Senators Propose Bill To Expand HHS Authority To Regulate Business Practices of Hospital Supply Purchasers
Senate Judiciary Subcommittee on Antitrust, Competition Policy and Consumer Rights Chair Mike DeWine (R-Ohio) and ranking member Sen. Herb Kohl (D-Wis.) on Friday introduced a bill that would provide HHS with more authority to regulate the sale of medical supplies to hospitals, a "part of the economy where numerous abuses have been uncovered in the last two years," the New York Times reports (Williams Walsh, New York Times, 10/2). The senators introduced the legislation after the subcommittee last month heard evidence of questionable business practices in contracts between medical supply companies and hospital supply purchasers -- for-profit companies established by groups of not-for-profit hospitals that negotiate the purchase of billions of dollars in medical supplies each year.

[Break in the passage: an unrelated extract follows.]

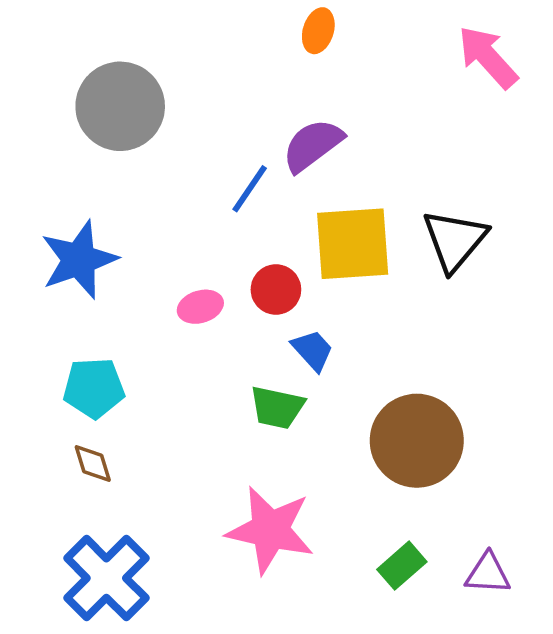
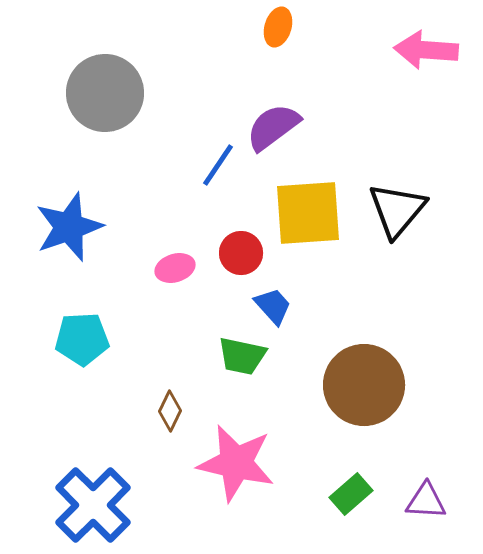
pink arrow: (488, 57) -> (426, 50), turned -44
brown diamond: (93, 464) -> (170, 411), moved, turned 42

The Department of Justice recently launched a criminal investigation into whether hospitals and other providers have fraudulently overcharged Medicare and other public health insurance programs for products used in medical services. The investigation focuses on whether rebates, discounts, barter arrangements and refunds provided to hospital supply purchasers by medical supply companies have led to such overcharges. The investigation likely seeks evidence of health care fraud, conspiracy to defraud the United States, theft or bribery involving programs receiving federal funds, obstruction of investigations and other possible violations.
Under an exemption in federal antikickback law, hospital supply purchasers can accept payments from medical supply companies, provided that they do not exceed a "safe harbor" limit (California Healthline, 9/15). The current limit is "ambiguous," the Times reports.

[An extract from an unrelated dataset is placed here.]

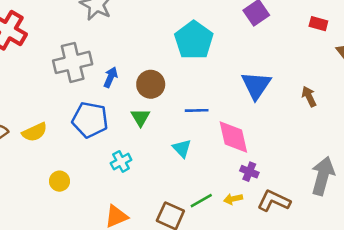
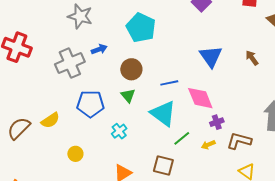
cyan pentagon: (194, 40) -> (141, 28), moved
blue arrow: (111, 77) -> (99, 49), moved, turned 56
cyan triangle: (182, 148) -> (163, 113), size x1.8
purple cross: (249, 172) -> (217, 122), turned -32
green line: (201, 201) -> (182, 138), moved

The bill would not ban the payments that hospital supply purchasers can receive from medical supply companies but would limit them to 3% of the amount of related hospital purchases, as well as clarify other regulations. In addition, the legislation would require HHS to monitor hospital supply purchasers and certify that they have complied with the regulations.
Under the bill, hospital supply purchasers found in violation of the regulations would lose their "safe harbor" protection, which "could very likely put them out of business," the Times reports (New York Times 10/2).